Fig. 6. PrPC-Vn interaction supports axonal growth in DRG from E12.5 mouse embryos. ZrchI Prnp+/+ (a-d) and ZrchI Prnp0/0 (e-g) DRG were cultured on poly-L-lysine-coated coverslips (c), 200 nM Vn (a and g), 0.4 µM peptide Vn307-320Mo (b and f), 0.4 µM peptide Vn161-174 (d and e) and Vn plus anti-recombinant PrPC antibody 13 µg/ml or Vn plus irrelevant IgG 13 µg/ml (h).
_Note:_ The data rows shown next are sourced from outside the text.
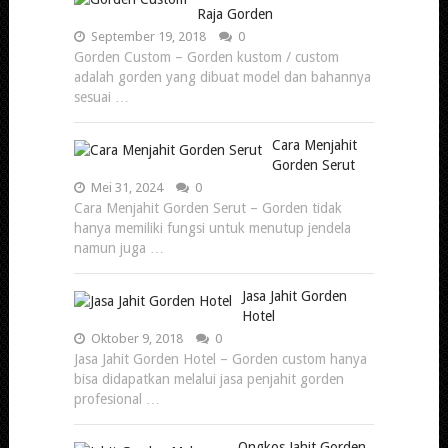
Raja Gorden
September 19, 2018
0
Gorden Custom – Gorden kustom / custom
adalah gorden yang dibuat model dan bahannya
sesuai …
Cara Menjahit
Gorden Serut
Mei 31, 2024
0
Cara Menjahit Gorden Serut – Gorden tidak
hanya memiliki fungsi untuk menutup jendela
namun juga …
Jasa Jahit Gorden
Hotel
Oktober 9, 2018
0
Jasa Jahit Gorden Hotel – Gorden custom hanya
bisa didapatkan melalui jasa penjahit gorden
profesional …
Ongkos Jahit Gorden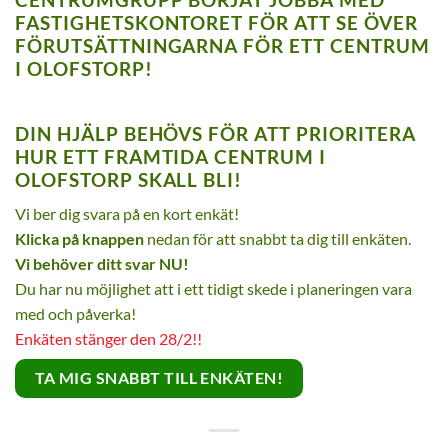
FASTIGHETSKONTORET FÖR ATT SE ÖVER
FÖRUTSÄTTNINGARNA FÖR ETT CENTRUM
I OLOFSTORP!
DIN HJÄLP BEHÖVS FÖR ATT PRIORITERA
HUR ETT FRAMTIDA CENTRUM I
OLOFSTORP SKALL BLI!
Vi ber dig svara på en kort enkät!
Klicka på knappen
nedan för att snabbt ta dig till enkäten.
Vi behöver ditt svar NU!
Du har nu möjlighet att i ett tidigt skede i planeringen vara
med och påverka!
Enkäten stänger den 28/2!!
TA MIG SNABBT TILL ENKÄTEN!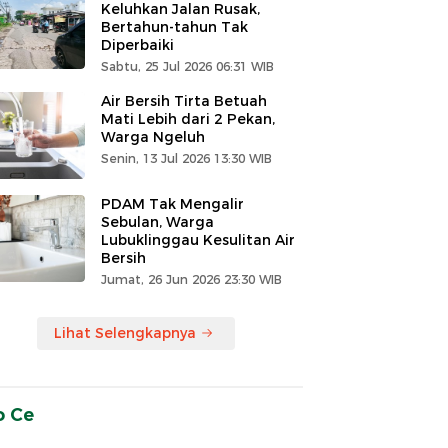
Keluhkan Jalan Rusak,
Bertahun-tahun Tak
Diperbaiki
Sabtu, 25 Jul 2026 06:31 WIB
Air Bersih Tirta Betuah
Mati Lebih dari 2 Pekan,
Warga Ngeluh
Senin, 13 Jul 2026 13:30 WIB
PDAM Tak Mengalir
Sebulan, Warga
Lubuklinggau Kesulitan Air
Bersih
Jumat, 26 Jun 2026 23:30 WIB
Lihat Selengkapnya
o Ce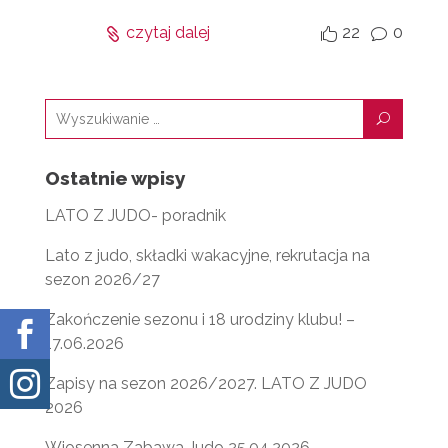
czytaj dalej
22
0


v
U
Ostatnie wpisy
LATO Z JUDO- poradnik
Lato z judo, składki wakacyjne, rekrutacja na
sezon 2026/27
Zakończenie sezonu i 18 urodziny klubu! –

17.06.2026

Zapisy na sezon 2026/2027. LATO Z JUDO
2026
Wiosenna Zabawa Judo 25.04.2026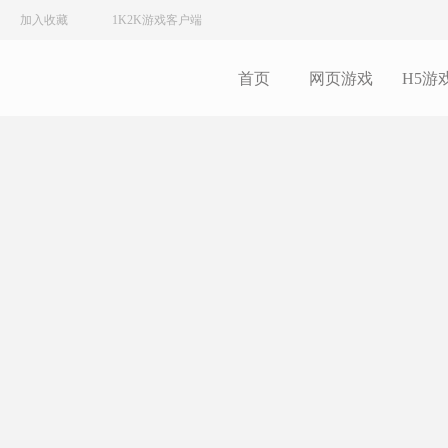
加入收藏
1K2K游戏客户端
首页
网页游戏
H5游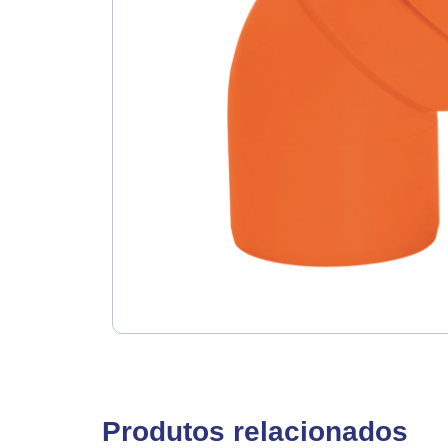
Produtos relacionados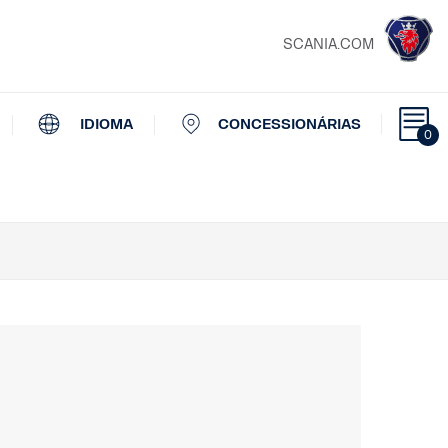
SCANIA.COM
IDIOMA
CONCESSIONÁRIAS
0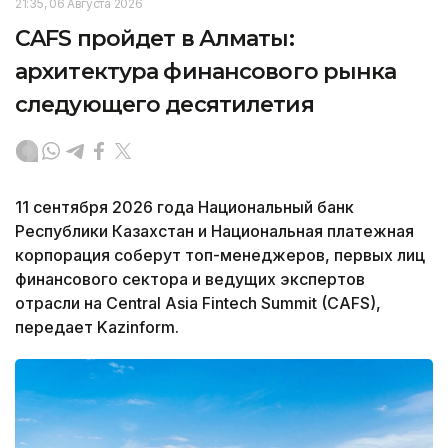
21:35, 06 Августа 2026
CAFS пройдет в Алматы:
архитектура финансового рынка
следующего десятилетия
11 сентября 2026 года Национальный банк
Республики Казахстан и Национальная платежная
корпорация соберут топ-менеджеров, первых лиц
финансового сектора и ведущих экспертов
отрасли на Central Asia Fintech Summit (CAFS),
передает Kazinform.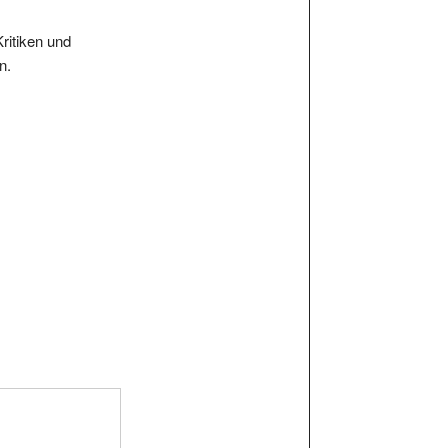
Kritiken und
n.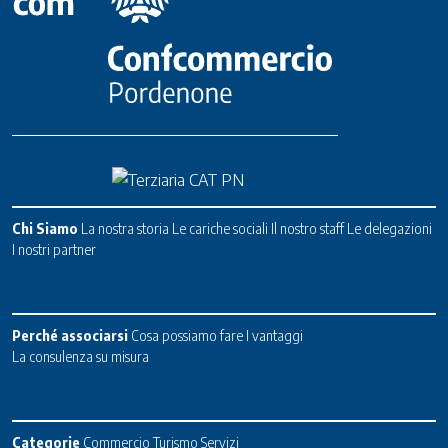
Chi Siamo
La nostra storia
Le cariche sociali
Il nostro staff
Le delegazioni
I nostri partner
Perché associarsi
Cosa possiamo fare
I vantaggi
La consulenza su misura
Categorie
Commercio
Turismo
Servizi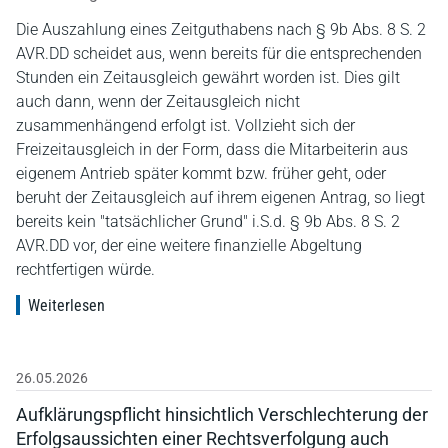
Die Auszahlung eines Zeitguthabens nach § 9b Abs. 8 S. 2
AVR.DD scheidet aus, wenn bereits für die entsprechenden
Stunden ein Zeitausgleich gewährt worden ist. Dies gilt
auch dann, wenn der Zeitausgleich nicht
zusammenhängend erfolgt ist. Vollzieht sich der
Freizeitausgleich in der Form, dass die Mitarbeiterin aus
eigenem Antrieb später kommt bzw. früher geht, oder
beruht der Zeitausgleich auf ihrem eigenen Antrag, so liegt
bereits kein "tatsächlicher Grund" i.S.d. § 9b Abs. 8 S. 2
AVR.DD vor, der eine weitere finanzielle Abgeltung
rechtfertigen würde.
Weiterlesen
26.05.2026
Aufklärungspflicht hinsichtlich Verschlechterung der
Erfolgsaussichten einer Rechtsverfolgung auch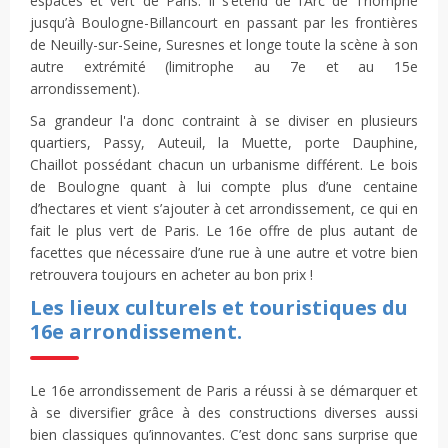
espacés et vert de Paris. Il s’étend de l’Arc de Triomphe
jusqu’à Boulogne-Billancourt en passant par les frontières
de Neuilly-sur-Seine, Suresnes et longe toute la scène à son
autre extrémité (limitrophe au 7e et au 15e
arrondissement).
Sa grandeur l'a donc contraint à se diviser en plusieurs
quartiers, Passy, Auteuil, la Muette, porte Dauphine,
Chaillot possédant chacun un urbanisme différent. Le bois
de Boulogne quant à lui compte plus d’une centaine
d’hectares et vient s’ajouter à cet arrondissement, ce qui en
fait le plus vert de Paris. Le 16e offre de plus autant de
facettes que nécessaire d’une rue à une autre et votre bien
retrouvera toujours en acheter au bon prix !
Les lieux culturels et touristiques du
16e arrondissement.
Le 16e arrondissement de Paris a réussi à se démarquer et
à se diversifier grâce à des constructions diverses aussi
bien classiques qu’innovantes. C’est donc sans surprise que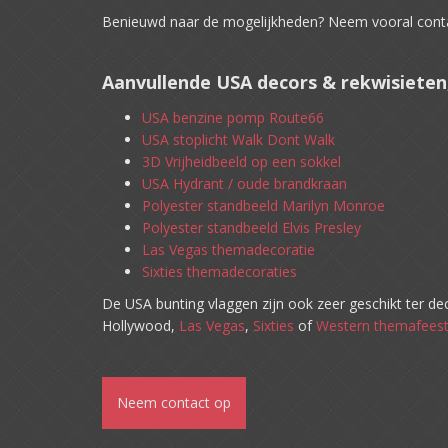
Benieuwd naar de mogelijkheden? Neem vooral cont
Aanvullende USA decors & rekwisieten
USA benzine pomp Route66
USA stoplicht Walk Dont Walk
3D Vrijheidbeeld op een sokkel
USA Hydrant / oude brandkraan
Polyester standbeeld Marilyn Monroe
Polyester standbeeld Elvis Presley
Las Vegas themadecoratie
Sixties themadecoraties
De USA bunting vlaggen zijn ook zeer geschikt ter de
Hollywood,
Las Vegas
,
Sixties
of
Western themafees
Neem contact op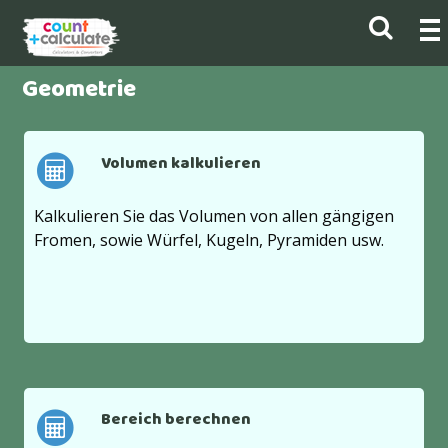
Geometrie
Volumen kalkulieren
Kalkulieren Sie das Volumen von allen gängigen
Fromen, sowie Würfel, Kugeln, Pyramiden usw.
Bereich berechnen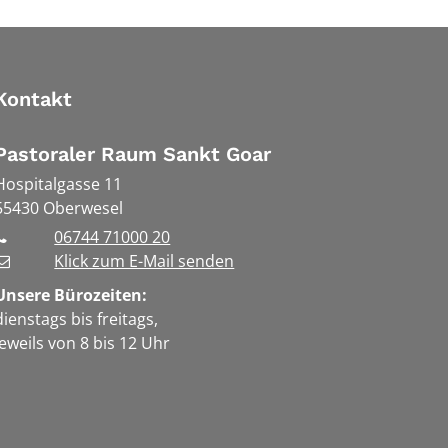
Kontakt
Pastoraler Raum Sankt Goar
Hospitalgasse 11
55430
Oberwesel
06744 71000 20
Klick zum E-Mail senden
Unsere Bürozeiten:
dienstags bis freitags,
jeweils von 8 bis 12 Uhr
Inset dark-field image in a shows a DRG subjected to anti-PrPC immunohistochemistry. (h) Comparison of mean axonal growth per DRG from ZrchI Prnp+/+ (white bars) and Prnp0/0 mice (grey bars) for the conditions described above. *P<0.001 vs Pll control, Tukey's Test. (i) Comparison of mean axonal growth per DRG of at least 12 ganglia from Npu Prnp+/+ (striped bars) and Prnp–/– mice (black bars) for each of the following conditions: Pll, 200 nM Vn, 0.2 or 0.4 µM Vn307-320Mo, 0.4 µM Vn161-174, Vn plus irrelevant IgG or 0.6 µg/ml anti-PrPC peptide 106-126. *P<0.001 vs Pll control, Tukey's Test. (j) The percentage of cells from ZrchI Prnp+/+ (white bars) and ZrchI Prnp0/0 (grey bars) dissociated DRG neurons that grow axons increased with increasing concentrations of Vn; *P<0.001 vs Pll control, Tukey's test.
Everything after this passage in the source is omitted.